Confusion over which services will be fundedby Madeleine Baran, Minnesota Public Radio
St. Paul, Minn. — It's the first day of the shutdown, and one area of Minnesota state government is attracting a large share of attention: the Department of Human Services.
The size and complexity of the department hampers efforts by judges and government officials to determine how it will be affected by the shutdown.
The department provides health insurance and welfare payments to tens of thousands of Minnesotans. It oversees programs that provide in-home care for people with disabilities and community support for people with mental illness. It's also the most costly department in the state, accounting for one-third of the state budget.
Two days before the shutdown, a judge decided which state services would continue if DFL Gov. Mark Dayton and Republican lawmakers failed to reach a budget deal. The ruling by Ramsey County District Court Judge Kathleen Gearin said many health and human services programs will continue operating as usual.
Those programs include all services paid for by Medical Assistance - a long list that includes prescription drugs, doctor visits, hospitalizations, in-home care for people with disabilities, and a service that provides transportation to appointments.
Advocates for the poor say the ruling was a relief, but the message isn't reaching everyone. Some people who rely on the programs still believe they've lost all benefits. Nonprofit organizations have been planning for a shutdown for weeks, but some staff said they're still waiting to hear if certain programs will be funded. However, many groups acknowledge that the shutdown has not affected the basic services they provide.

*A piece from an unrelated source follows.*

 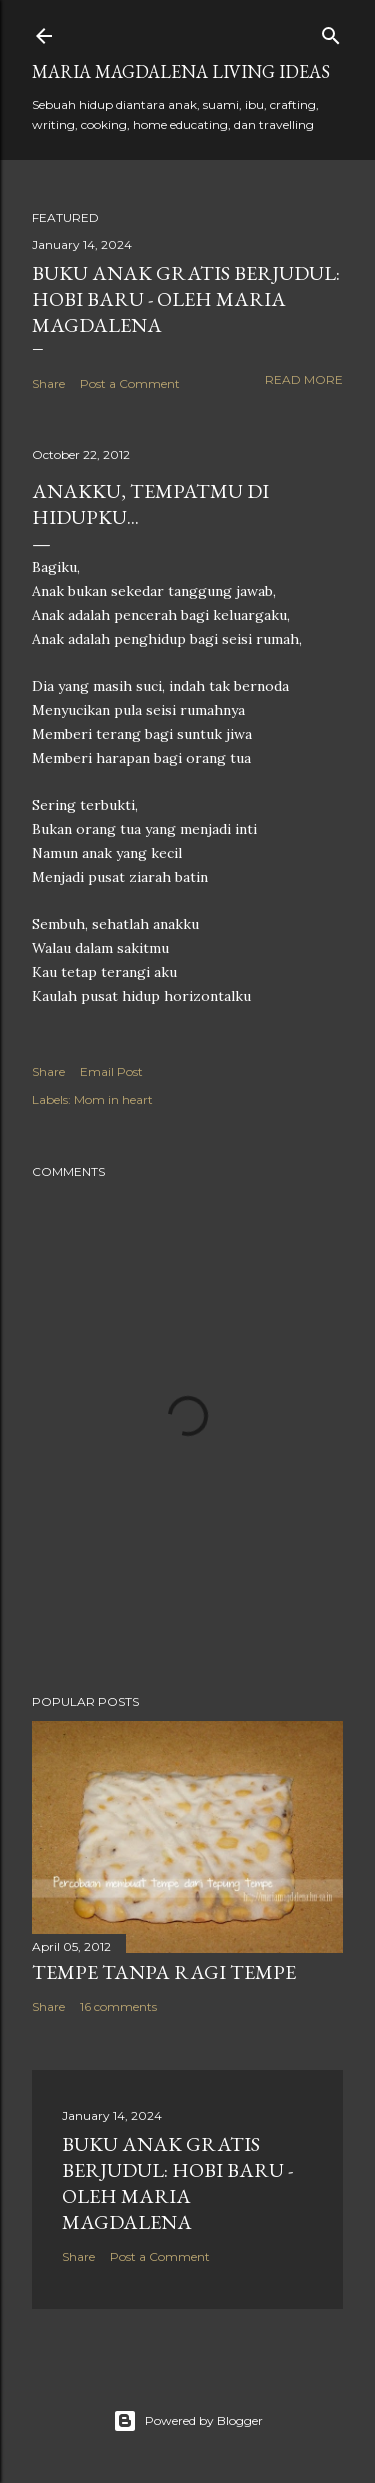 I want to click on Share [button], so click(x=48, y=383).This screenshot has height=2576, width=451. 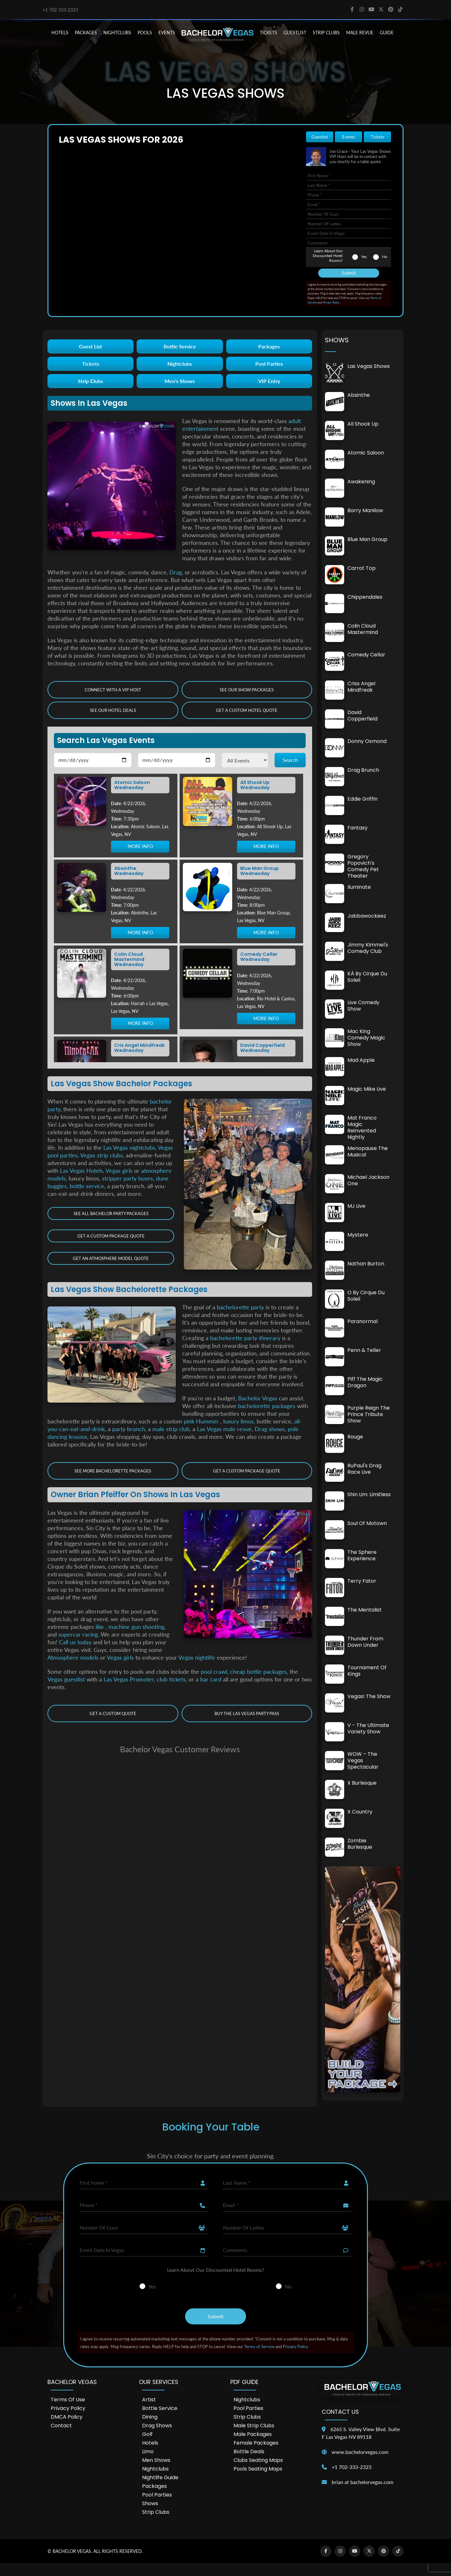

Sharon Dixon prepared for the shutdown by cancelling her medical appointments. She's enrolled in Medical Assistance and sees a doctor regularly to monitor her recovery from gastric bypass surgery. Dixon, 53, also canceled an appointment to get her blood drawn because she thought she'd be stuck paying the bill.
"You cancel a lot of things because you don't know, and you know you can't afford it," she said. "And the last thing I need is to be turned over to a collections agency because I can't afford my bills."
Dixon, like all other benefits recipients, received a letter two weeks ago from the government notifying her that benefits could be suspended on July 1.
Dixon's benefits include Medical Assistance and $16 a month in food support, She said she's used to getting by without much money. She lives in Grygla, a small town in northern Minnesota, about an hour from Thief River Falls, where she goes fishing a few times a week to keep her grocery bills low.
She worries for other people who are uncertain about their benefits. "What about those cancer patients that can't afford the chemo and think nobody's paying for it?" she said.
Dixon hasn't yet received a letter telling her that her benefits have not been affected.
"I haven't heard anything from them for at least two weeks," she said. "They should let me know."
COMMUNITY-BASED PROVIDERS ASSESS THE IMPACT
In Minnesota, many basic services, like homeless prevention programs, mental health drop-in centers and chemical dependency treatment centers, are operated by nonprofit groups.
The groups receive funding from a variety of sources, including Medical Assistance, private insurance, state and county grants and private donations. In the weeks leading up to the shutdown, nonprofit leaders reviewed their budgets to make sure they could survive a temporary suspension of state funds.
Sue Abderholden, the executive director of NAMI Minnesota, a mental health advocacy group, said the mix of funding sources and reliance on community-based providers contributes to the confusion.
"I think what's so scary about all of this is that it isn't a very clean system in Minnesota in terms of human services," Abderholden said.
"Because we use so many community nonprofit providers in the state of Minnesota, we also don't know how long some of them can float without payment," she added.
Some nonprofit organizations plan to lay off workers if the shutdown lasts more than a few days, but many were relieved to learn they would continue receiving payments from Medical Assistance.
Ron Brand, the executive director of the Minnesota Association of Community Mental Health Programs, said he had a list of eight to 10 mental health programs he was worried about earlier in the week. The judge's ruling Wednesday included funding for most of those programs.
Now Brand said his list is down to two or three programs, and he's hopeful that Judge Kathleen Blatz, who is serving as the special master during the shutdown, will agree that those programs are essential and should be funded.
"It's so much better than I thought it would be three days ago," he said.
As of Friday afternoon,questions remained about funding for programs to aid the homeless. Advocates for the homeless petitioned the special master to fund emergency shelter grants and rental subsidy for low-income families. Other nonprofit organizations expressed concern that they would be unable to hire new staff, as the state will not provide background checks during the shutdown.
Blatz heard appeals from social service organizations on Friday. She said she'll begin making decisions about which programs should be funded as early as this weekend.